■ WHAT YOU WILL DO
Print the data exactly. Omit the pictures.

■ GIVEN DATA
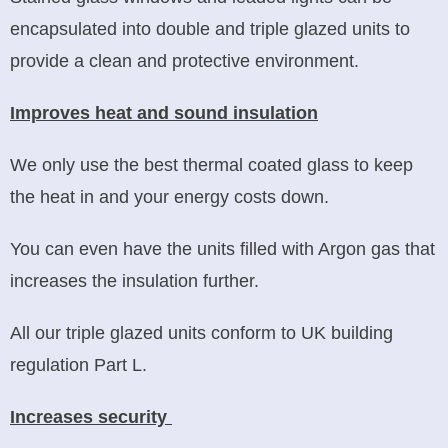
encapsulated into double and triple glazed units to
provide a clean and protective environment.
Improves heat and sound insulation
We only use the best thermal coated glass to keep
the heat in and your energy costs down.
You can even have the units filled with Argon gas that
increases the insulation further.
All our triple glazed units conform to UK building
regulation Part L.
Increases security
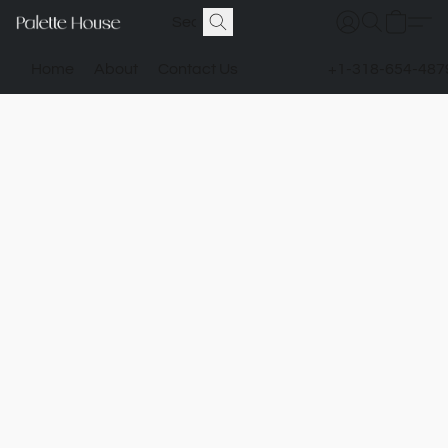
Home
About
Contact Us
+1-318-654-487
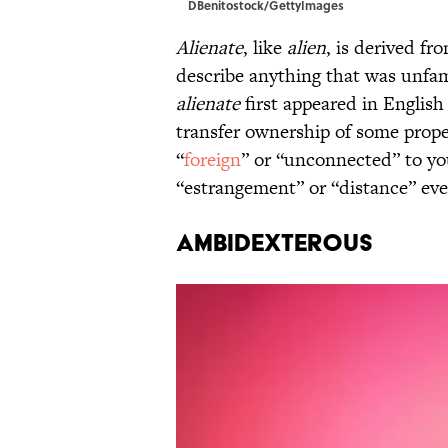
DBenitostock/GettyImages
Alienate
, like
alien
, is derived f
describe anything that was unfam
alienate
first appeared in English
transfer ownership of some proper
“
foreign
” or “unconnected” to yo
“estrangement” or “distance” eve
Ambidexterous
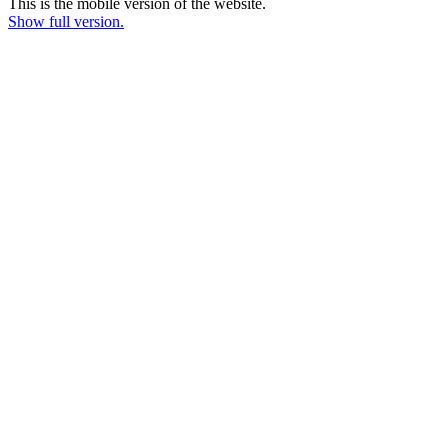
This is the mobile version of the website.
Show full version.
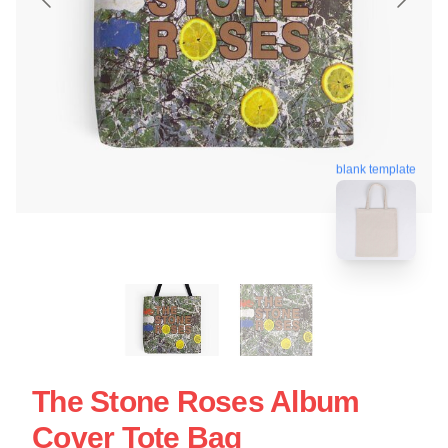
blank template
The Stone Roses Album
Cover Tote Bag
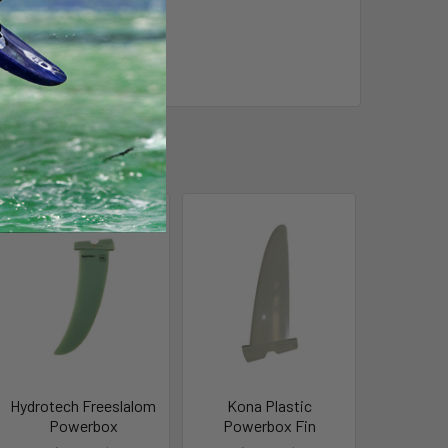
Hydrotech Freeslalom
Kona Plastic
Powerbox
Powerbox Fin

■ SOLUTION
encapsulated into double and triple glazed units to
provide a clean and protective environment.
Improves heat and sound insulation
We only use the best thermal coated glass to keep
the heat in and your energy costs down.
You can even have the units filled with Argon gas that
increases the insulation further.
All our triple glazed units conform to UK building
regulation Part L.
Increases security
Home
About
Contact Us
+1-318-654-487
DBenitostock/GettyImages
Alienate
, like
alien
, is derived f
describe anything that was unfam
alienate
first appeared in English
transfer ownership of some proper
“
foreign
” or “unconnected” to yo
“estrangement” or “distance” eve
Ambidexterous
This is the mobile version of the website.
Show full version.
blank template
The Stone Roses Album
Cover Tote Bag
Hydrotech Freeslalom
Kona Plastic
Powerbox
Powerbox Fin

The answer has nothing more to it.